Melihat kembali masa jabatan pertamanya, Trump cenderung mengambil sikap agresif dan konfrontatif terhadap Tiongkok. Kita tidak melupakan bagaimana Trump melancarkan apa yang disebutnya perang dagang dengan Beijing, yang dampaknya dirasakan di seluruh dunia.

Situasi di Selat Taiwan juga memburuk dalam beberapa tahun terakhir, ketika Presiden Tiongkok Xi Jinping menekankan dalam pidato Tahun Barunya bahwa tidak ada yang dapat menghentikan Beijing untuk bersatu kembali dengan Taiwan. Tergantung pada sikap Trump, hal ini berpotensi memicu konflik terbuka antara Tiongkok dan AS.

Selain itu, Trump juga sangat memusuhi Iran yang merupakan musuh AS dan Israel di Timur Tengah. Serangkaian tindakan Trump selama masa jabatan pertamanya, khususnya keputusannya untuk memerintahkan pembunuhan Panglima Pasukan Quds Iran Jenderal Qassem Soleimani, telah secara signifikan meningkatkan ketegangan di Timur Tengah, yang jika terulang kembali kemungkinan besar akan memicu perang yang lebih hebat lagi.

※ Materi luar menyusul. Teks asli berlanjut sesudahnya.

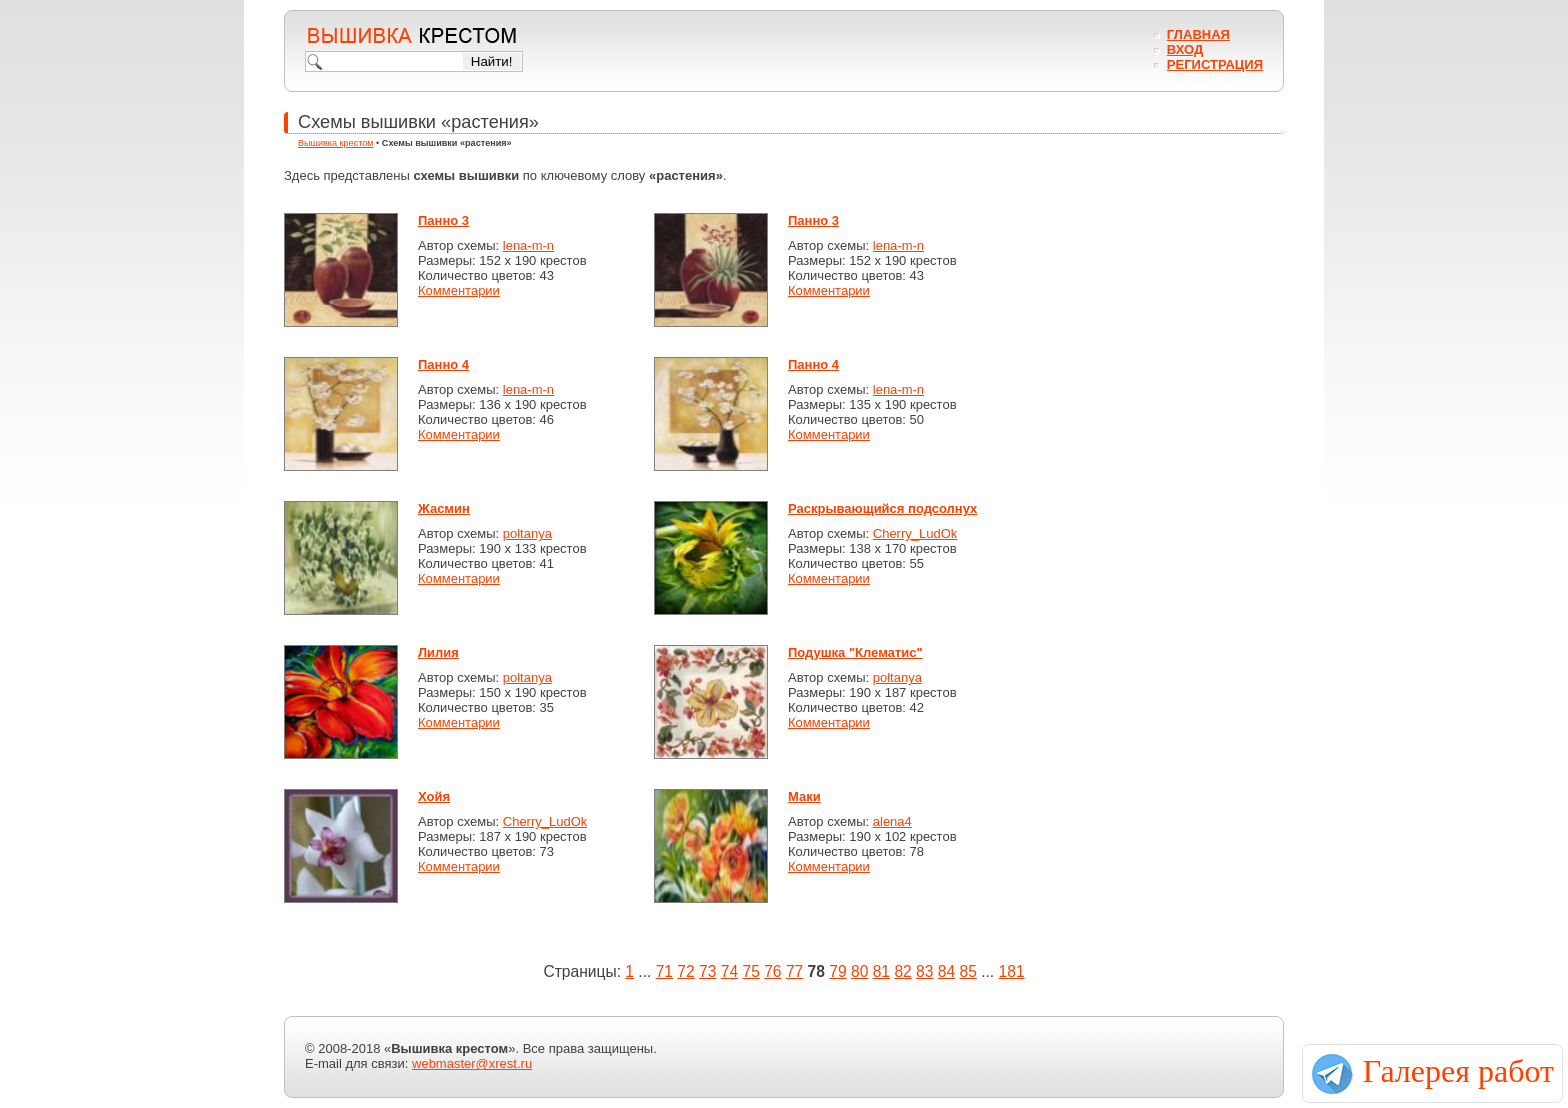 The width and height of the screenshot is (1568, 1108). Describe the element at coordinates (443, 364) in the screenshot. I see `Панно 4` at that location.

Trump bisa saja menerapkan langkah ini lagi pada masa jabatan keduanya, terutama mengingat dominasi Tiongkok yang semakin meningkat di berbagai bidang, seperti kendaraan ramah lingkungan.

Apapun langkah yang diambil Trump, ia harus menunggu peralihan kekuasaan dari pemerintahan Presiden Joe Biden. Apakah Trump akan menjadi pembawa perdamaian atau justru kebijakannya akan menimbulkan konflik baru di berbagai belahan dunia?